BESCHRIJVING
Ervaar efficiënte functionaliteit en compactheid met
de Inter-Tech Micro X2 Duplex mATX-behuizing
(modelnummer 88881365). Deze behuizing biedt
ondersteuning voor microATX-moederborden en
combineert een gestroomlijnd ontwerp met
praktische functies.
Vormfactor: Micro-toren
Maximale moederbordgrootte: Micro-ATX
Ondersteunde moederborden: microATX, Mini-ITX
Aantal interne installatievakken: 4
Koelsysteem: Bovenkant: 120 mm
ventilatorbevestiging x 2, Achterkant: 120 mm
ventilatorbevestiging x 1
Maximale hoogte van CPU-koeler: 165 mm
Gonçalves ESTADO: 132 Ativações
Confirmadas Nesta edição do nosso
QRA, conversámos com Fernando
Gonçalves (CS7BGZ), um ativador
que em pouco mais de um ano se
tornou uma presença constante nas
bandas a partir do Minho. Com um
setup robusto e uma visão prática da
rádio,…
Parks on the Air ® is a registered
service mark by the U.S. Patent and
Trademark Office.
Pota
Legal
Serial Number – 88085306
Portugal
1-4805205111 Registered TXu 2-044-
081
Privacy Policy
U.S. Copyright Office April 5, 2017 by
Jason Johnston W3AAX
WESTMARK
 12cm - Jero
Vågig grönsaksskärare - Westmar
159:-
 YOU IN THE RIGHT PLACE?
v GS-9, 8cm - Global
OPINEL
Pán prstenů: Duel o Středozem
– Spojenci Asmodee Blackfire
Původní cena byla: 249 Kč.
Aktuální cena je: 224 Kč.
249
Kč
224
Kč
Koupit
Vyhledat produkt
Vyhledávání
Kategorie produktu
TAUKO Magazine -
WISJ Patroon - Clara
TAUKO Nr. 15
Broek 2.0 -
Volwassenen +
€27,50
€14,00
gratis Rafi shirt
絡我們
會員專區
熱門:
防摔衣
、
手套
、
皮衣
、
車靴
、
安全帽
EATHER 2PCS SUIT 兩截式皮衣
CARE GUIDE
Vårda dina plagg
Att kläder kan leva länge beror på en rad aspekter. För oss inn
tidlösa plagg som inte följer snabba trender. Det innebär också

══════════

## Exercise objective:
Retype all of the data shown above, word for word.

## Task answer:
BESCHRIJVING
Ervaar efficiënte functionaliteit en compactheid met
de Inter-Tech Micro X2 Duplex mATX-behuizing
(modelnummer 88881365). Deze behuizing biedt
ondersteuning voor microATX-moederborden en
combineert een gestroomlijnd ontwerp met
praktische functies.
Vormfactor: Micro-toren
Maximale moederbordgrootte: Micro-ATX
Ondersteunde moederborden: microATX, Mini-ITX
Aantal interne installatievakken: 4
Koelsysteem: Bovenkant: 120 mm
ventilatorbevestiging x 2, Achterkant: 120 mm
ventilatorbevestiging x 1
Maximale hoogte van CPU-koeler: 165 mm
Gonçalves ESTADO: 132 Ativações
Confirmadas Nesta edição do nosso
QRA, conversámos com Fernando
Gonçalves (CS7BGZ), um ativador
que em pouco mais de um ano se
tornou uma presença constante nas
bandas a partir do Minho. Com um
setup robusto e uma visão prática da
rádio,…
Parks on the Air ® is a registered
service mark by the U.S. Patent and
Trademark Office.
Pota
Legal
Serial Number – 88085306
Portugal
1-4805205111 Registered TXu 2-044-
081
Privacy Policy
U.S. Copyright Office April 5, 2017 by
Jason Johnston W3AAX
WESTMARK
 12cm - Jero
Vågig grönsaksskärare - Westmar
159:-
 YOU IN THE RIGHT PLACE?
v GS-9, 8cm - Global
OPINEL
Pán prstenů: Duel o Středozem
– Spojenci Asmodee Blackfire
Původní cena byla: 249 Kč.
Aktuální cena je: 224 Kč.
249
Kč
224
Kč
Koupit
Vyhledat produkt
Vyhledávání
Kategorie produktu
TAUKO Magazine -
WISJ Patroon - Clara
TAUKO Nr. 15
Broek 2.0 -
Volwassenen +
€27,50
€14,00
gratis Rafi shirt
絡我們
會員專區
熱門:
防摔衣
、
手套
、
皮衣
、
車靴
、
安全帽
EATHER 2PCS SUIT 兩截式皮衣
CARE GUIDE
Vårda dina plagg
Att kläder kan leva länge beror på en rad aspekter. För oss inn
tidlösa plagg som inte följer snabba trender. Det innebär också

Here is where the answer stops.